▽

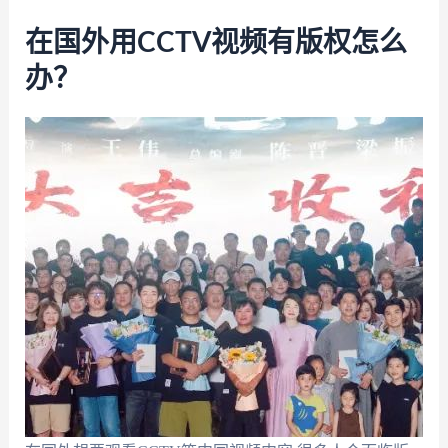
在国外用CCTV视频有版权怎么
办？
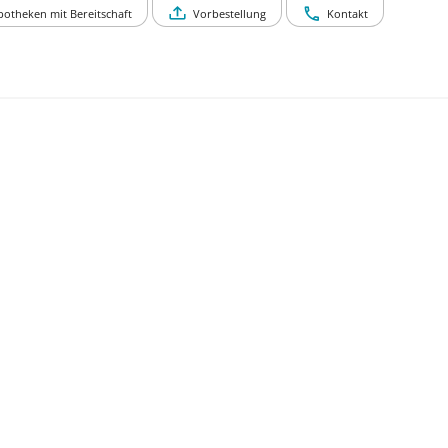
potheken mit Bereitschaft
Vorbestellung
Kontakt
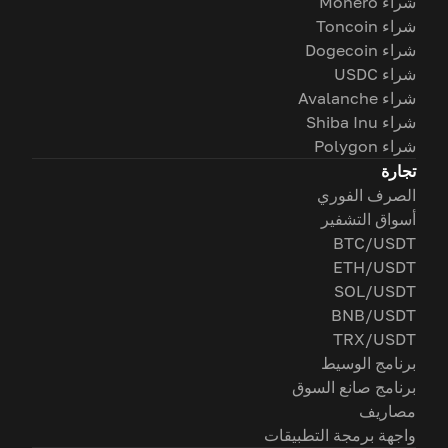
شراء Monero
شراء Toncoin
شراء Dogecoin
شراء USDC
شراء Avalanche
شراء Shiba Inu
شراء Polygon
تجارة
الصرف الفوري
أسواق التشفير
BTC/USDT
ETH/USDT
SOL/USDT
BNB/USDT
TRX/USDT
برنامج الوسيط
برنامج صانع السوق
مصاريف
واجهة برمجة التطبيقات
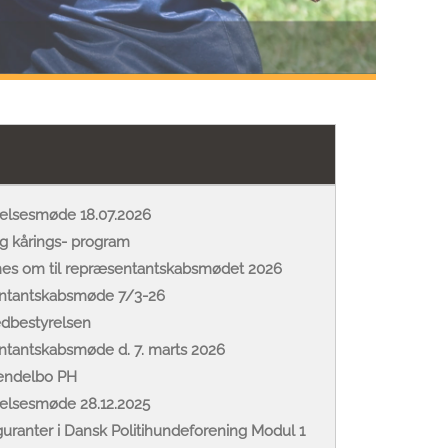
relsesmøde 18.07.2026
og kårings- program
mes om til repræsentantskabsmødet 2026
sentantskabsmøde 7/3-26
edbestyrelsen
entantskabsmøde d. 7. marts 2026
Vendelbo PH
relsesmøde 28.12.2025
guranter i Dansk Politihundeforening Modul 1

△
▽

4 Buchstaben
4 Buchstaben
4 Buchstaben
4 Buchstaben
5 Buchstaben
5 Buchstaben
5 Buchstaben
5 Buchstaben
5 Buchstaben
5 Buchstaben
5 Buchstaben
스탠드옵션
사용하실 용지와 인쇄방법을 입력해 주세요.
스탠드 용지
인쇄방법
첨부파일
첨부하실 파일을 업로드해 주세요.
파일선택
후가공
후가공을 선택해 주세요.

△

▶ [EXERCISE OBJECTIVE] Above are some records; copy exactly the lines from the one with "relsesmøde 28.12.2025" through the one with "guranter i Dansk Politihundeforening Modul 1", both included, and no others.

▶ [EXERCISE RESPONSE]
relsesmøde 28.12.2025
guranter i Dansk Politihundeforening Modul 1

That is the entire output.